It is imperative to study the incompatibility between the chosen excipients and drug as interactions between them may hamper the therapeutic efficacy of active ingredient.⁴¹ Drug-excipients compatibility was studied using differential scanning calorimetry (DSC) analysis. Any appearance of extra peaks in the DSC curves indicates the possible drug-excipient interaction leading to drug-excipient incompatibility. The endotherm for gemcitabine was retained in DSC curves of all the drug-excipient mixtures indicating the absence of incompatibility (Fig. S8†). Sharp endothermic melting peak was observed for pure gemcitabine at 274 °C. High intensity endothermic peaks at 56.8 °C and 74 °C correspond to F-127 and GMS, respectively, demonstrating their crystalline nature. PVCL exhibited broad endothermic peak at 62 °C indicating the irregular arrangement of the polymeric chains. Soy lecithin shows melting point at 236 °C, however in the physical mixture of soy lecithin and gemcitabine the endothermic peak of soy lecithin was found to have shifted to 185 °C that signifies the interactions between soy lecithin and gemcitabine. Physical mixture of gemcitabine and F-127 as well as FA-F127 did not show any significant change in the drug peak shape or position indicating the absence of interaction of the drug with the stabilizers. Broadening and shifting of the peak of drug was observed in the physical mixtures of the drug with GMS, PVCL and soy lecithin. However, additional peaks corresponding to interactions between drug and excipients were not observed suggesting probable molecular rearrangements in the physical mixtures rather than formation of new chemical bonds.

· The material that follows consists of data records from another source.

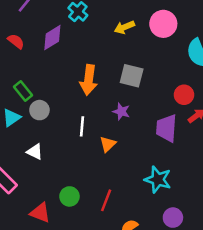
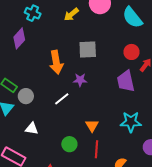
purple star: (121, 111) -> (80, 80), moved
white line: (82, 126) -> (62, 99), turned 63
orange triangle: (108, 144) -> (92, 126), moved
green circle: (69, 196) -> (69, 144), moved

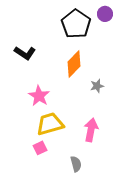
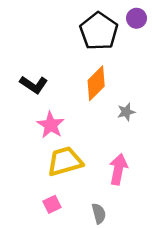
black L-shape: (25, 53) -> (34, 85), moved
pink square: (40, 148) -> (52, 204), moved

Preparation and optimization of formulation

Solid lipid nanoparticles (SLNs) have emerged as promising colloidal drug delivery systems owing to their interesting properties.⁴² Though SLNs have been investigated widely to deliver different classes of drugs such as anticancer drugs, Alzheimer's drugs, antimicrobial agents^43–45 efficiently at the target site, encapsulation of hydrophilic drugs in the SLNs still remains challenging because of insufficient affinity between the drug and lipid matrix.

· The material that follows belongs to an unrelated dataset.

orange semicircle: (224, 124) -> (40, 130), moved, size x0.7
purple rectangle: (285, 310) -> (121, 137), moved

Primarily, gemcitabine loaded SLNs were prepared by double emulsion method, which is a two step emulsification process that involves the use of lipids, surfactants, water and organic solvents. It has been reported that proper blend of the surfactants effectively reduces the particle size, polydispersity index (PDI) and increases the stability than a single surfactant.⁴⁶ Usually the blend comprises one surfactant with low hydrophilic lipophilic balance (HLB) to stabilize the W1/O primary emulsion and the other with high HLB to stabilize the O/W2 secondary emulsion. In the present study, soy lecithin was chosen as lipophilic surfactant to stabilize W1/O emulsion and F-127 was selected as hydrophilic surfactant to stabilize O/W2 emulsion.

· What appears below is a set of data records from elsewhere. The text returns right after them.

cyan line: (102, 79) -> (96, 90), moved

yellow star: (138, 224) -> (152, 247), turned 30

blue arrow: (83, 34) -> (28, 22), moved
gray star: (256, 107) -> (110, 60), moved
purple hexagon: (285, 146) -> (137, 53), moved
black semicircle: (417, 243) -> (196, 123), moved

Further, optimization of SLNs was done by 3² level factorial design using Design-Expert® 13 software. Drug to lipid ratio (X₁), concentration of F-127 (X₂) were chosen as the independent variables and concentration of soy lecithin was kept constant at 1% w/v. The effect of X₁ and X₂ on the dependent variables, particle size (Y₁) and % encapsulation efficiency (Y₂) was studied. Nine batches of formulations were prepared with varied amounts of chosen variables; drug to lipid ratio ranging from 1 : 5 to 1 : 15 and F-127 concentration ranging from 0.25% w/v to 0.75% w/v and characterized for particle size and % EE (Table 1).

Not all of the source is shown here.